Transcribed page contents:
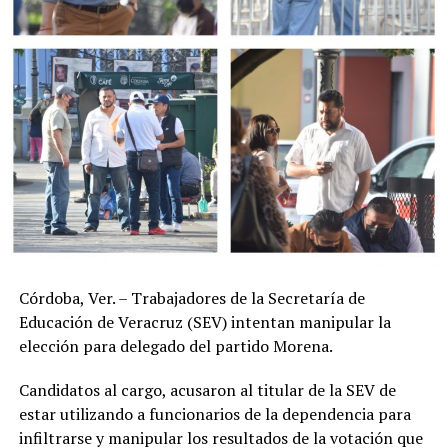
Córdoba, Ver. – Trabajadores de la Secretaría de
Educación de Veracruz (SEV) intentan manipular la
elección para delegado del partido Morena.
Candidatos al cargo, acusaron al titular de la SEV de
estar utilizando a funcionarios de la dependencia para
infiltrarse y manipular los resultados de la votación que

■ **Exercise requirements**
The data above needs to be retyped exactly, with the images left out.

■ **Answer to this exercise**
Córdoba, Ver. – Trabajadores de la Secretaría de
Educación de Veracruz (SEV) intentan manipular la
elección para delegado del partido Morena.
Candidatos al cargo, acusaron al titular de la SEV de
estar utilizando a funcionarios de la dependencia para
infiltrarse y manipular los resultados de la votación que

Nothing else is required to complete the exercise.